Aim of the exercise: The answer must be an exact copy of every entry, with no pictures in it.

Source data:
○ ○ ○
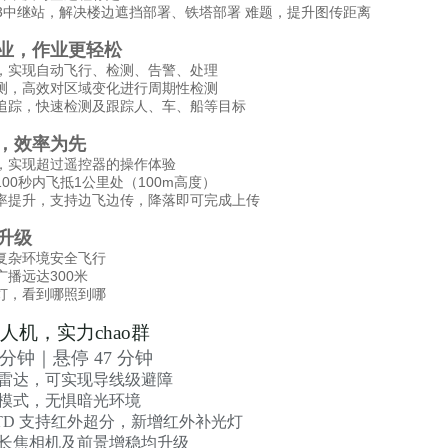
TK3中继站，解决楼边遮挡部署、铁塔部署 难题，提升图传距离
业，作业更轻松
，实现自动飞行、检测、告警、处理
测，高效对区域变化进行周期性检测
追踪，快速检测及跟踪人、车、船等目标
，效率为先
，实现超过遥控器的操作体验
00秒内飞抵1公里处（100m高度）
率提升，支持边飞边传，降落即可完成上传
升级
复杂环境安全飞行
播远达300米
灯，看到哪照到哪
人机，实力chao群
分钟｜悬停
47
分钟
雷达，可实现导线级避障
模式，无惧暗光环境
4TD
支持红外超分，新增红外补光灯
长焦相机及前景增稳均升级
○ ○ ○
Solution for this task:
TK3中继站，解决楼边遮挡部署、铁塔部署 难题，提升图传距离
业，作业更轻松
，实现自动飞行、检测、告警、处理
测，高效对区域变化进行周期性检测
追踪，快速检测及跟踪人、车、船等目标
，效率为先
，实现超过遥控器的操作体验
00秒内飞抵1公里处（100m高度）
率提升，支持边飞边传，降落即可完成上传
升级
复杂环境安全飞行
播远达300米
灯，看到哪照到哪
人机，实力chao群
分钟｜悬停
47
分钟
雷达，可实现导线级避障
模式，无惧暗光环境
4TD
支持红外超分，新增红外补光灯
长焦相机及前景增稳均升级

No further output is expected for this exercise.